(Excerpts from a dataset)
- Opening Delimiter -
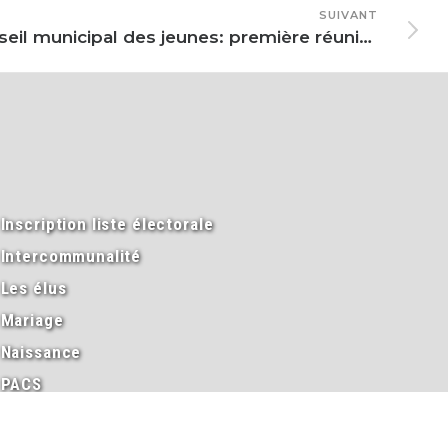
SUIVANT
Conseil municipal des jeunes: première réunion pour la solidarité
Inscription liste électorale
Intercommunalité
Les élus
Mariage
Naissance
PACS
Passeport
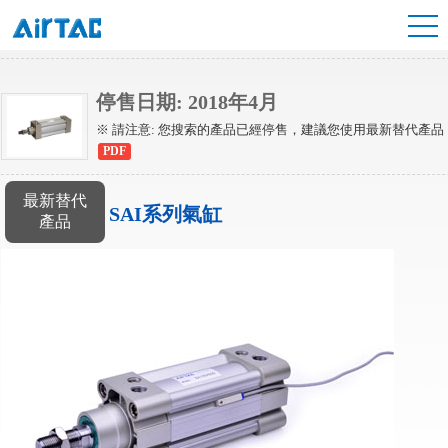
SI氣缸
停售日期: 2018年4月
※ 請注意: 您搜索的產品已經停售，建議您使用最新替代產品
PDF
最新替代
SAI系列氣缸
產品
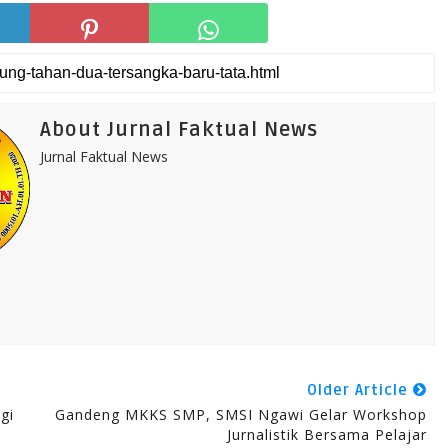
About Jurnal Faktual News
Jurnal Faktual News
Older Article
gi
Gandeng MKKS SMP, SMSI Ngawi Gelar Workshop
Jurnalistik Bersama Pelajar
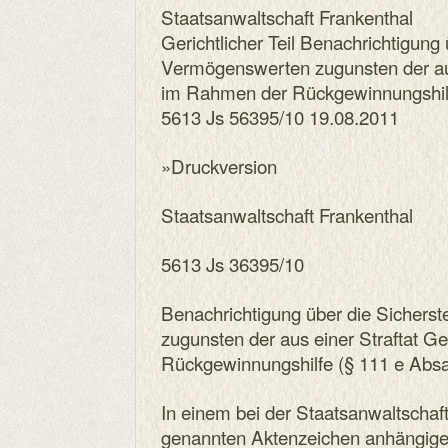
Staatsanwaltschaft Frankenthal
Gerichtlicher Teil Benachrichtigung 
Vermögenswerten zugunsten der aus
im Rahmen der Rückgewinnungshilf
5613 Js 56395/10 19.08.2011
»Druckversion
Staatsanwaltschaft Frankenthal
5613 Js 36395/10
Benachrichtigung über die Sichers
zugunsten der aus einer Straftat 
Rückgewinnungshilfe (§ 111 e Abs
In einem bei der Staatsanwaltschaf
genannten Aktenzeichen anhängige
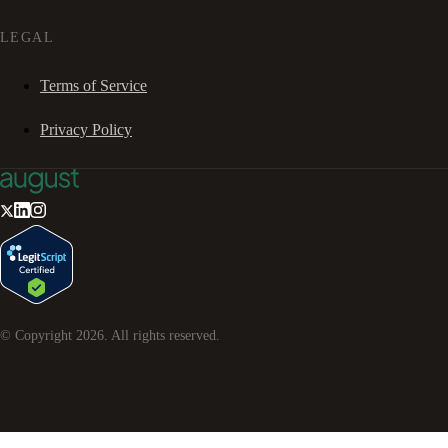
LEGAL
Terms of Service
Privacy Policy
© Copyright
2026
. All rights reserved.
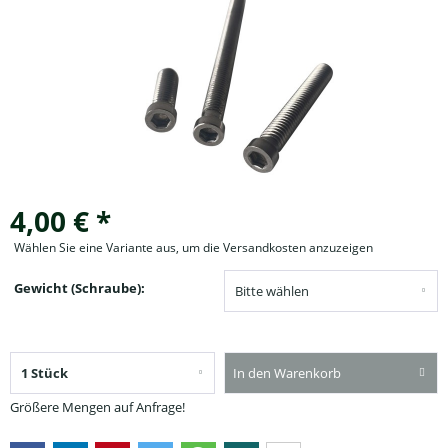
4,00 € *
Wählen Sie eine Variante aus, um die Versandkosten anzuzeigen
Gewicht (Schraube):
In den Warenkorb
Größere Mengen auf Anfrage!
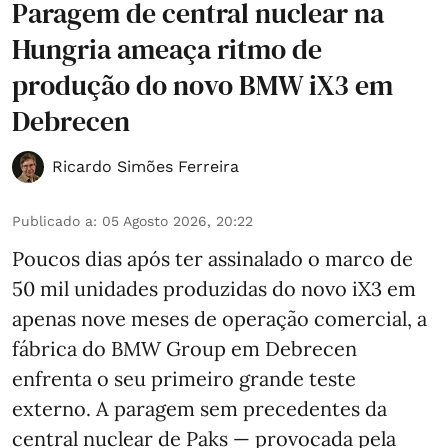
Paragem de central nuclear na
Hungria ameaça ritmo de
produção do novo BMW iX3 em
Debrecen
Ricardo Simões Ferreira
Publicado a
:
05 Agosto 2026, 20:22
Poucos dias após ter assinalado o marco de
50 mil unidades produzidas do novo iX3 em
apenas nove meses de operação comercial, a
fábrica do BMW Group em Debrecen
enfrenta o seu primeiro grande teste
externo. A paragem sem precedentes da
central nuclear de Paks — provocada pela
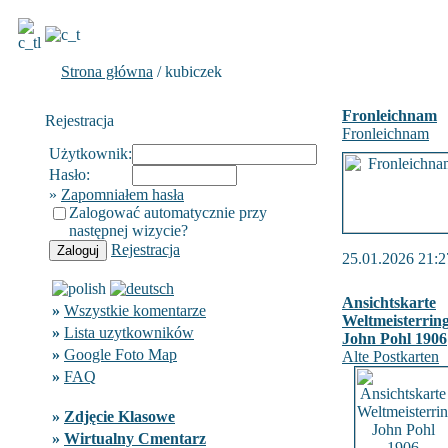
Strona główna
/ kubiczek
Fronleichnam
Rejestracja
Fronleichnam
Użytkownik:
Hasło:
»
Zapomniałem hasła
Zalogować automatycznie przy
następnej wizycie?
Rejestracja
25.01.2026 21:2
Ansichtskarte
»
Wszystkie komentarze
Weltmeisterrin
»
Lista uzytkowników
John Pohl 1906
»
Google Foto Map
Alte Postkarten
»
FAQ
»
Zdjęcie Klasowe
»
Wirtualny Cmentarz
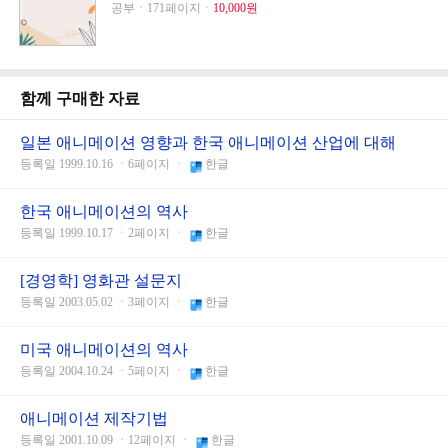
공부ㆍ171페이지ㆍ
10,000원
함께 구매한 자료
일본 애니메이션 영향과 한국 애니메이션 산업에 대해
등록일 1999.10.16 ㆍ6페이지 ㆍ
한글
한국 애니메이션의 역사
등록일 1999.10.17 ㆍ2페이지 ㆍ
한글
[경영학] 영화관 설문지
등록일 2003.05.02 ㆍ3페이지 ㆍ
한글
미국 애니메이션의 역사
등록일 2004.10.24 ㆍ5페이지 ㆍ
한글
애니메이션 제작기법
등록일 2001.10.09 ㆍ12페이지 ㆍ
한글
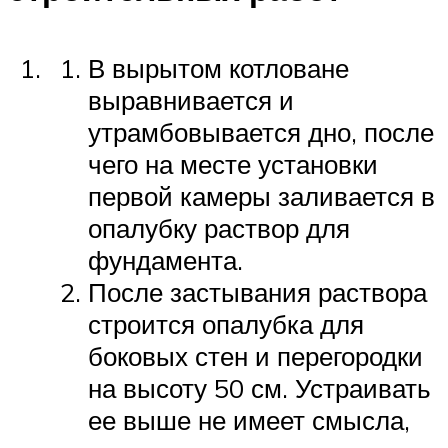
В вырытом котловане
выравнивается и
утрамбовывается дно, после
чего на месте установки
первой камеры заливается в
опалубку раствор для
фундамента.
После застывания раствора
строится опалубка для
боковых стен и перегородки
на высоту 50 см. Устраивать
ее выше не имеет смысла,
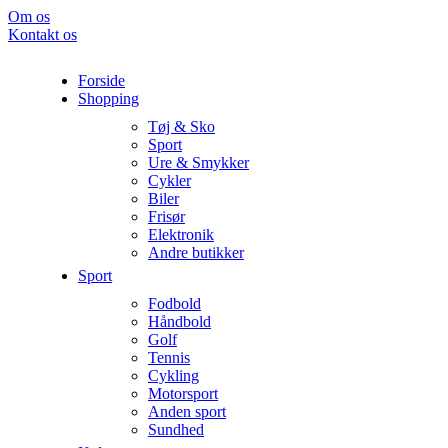
Om os
Kontakt os
Forside
Shopping
Tøj & Sko
Sport
Ure & Smykker
Cykler
Biler
Frisør
Elektronik
Andre butikker
Sport
Fodbold
Håndbold
Golf
Tennis
Cykling
Motorsport
Anden sport
Sundhed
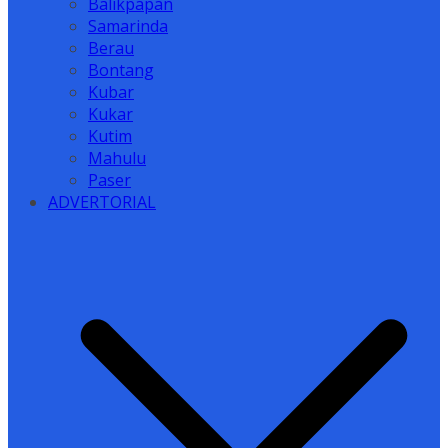
Balikpapan
Samarinda
Berau
Bontang
Kubar
Kukar
Kutim
Mahulu
Paser
ADVERTORIAL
- Closing Delimiter -
_WORK REQUEST_. Output only the lines above from the line that holds "Wählen Sie eine" through the line that holds "50 mil unidades produzidas do novo iX3 em", both ends included, and exclude pictures.

_RESULT OF THE EXERCISE_.
Wählen Sie eine Variante aus, um die Versandkosten anzuzeigen
Gewicht (Schraube):
In den Warenkorb
Größere Mengen auf Anfrage!
Paragem de central nuclear na
Hungria ameaça ritmo de
produção do novo BMW iX3 em
Debrecen
Ricardo Simões Ferreira
Publicado a
:
05 Agosto 2026, 20:22
Poucos dias após ter assinalado o marco de
50 mil unidades produzidas do novo iX3 em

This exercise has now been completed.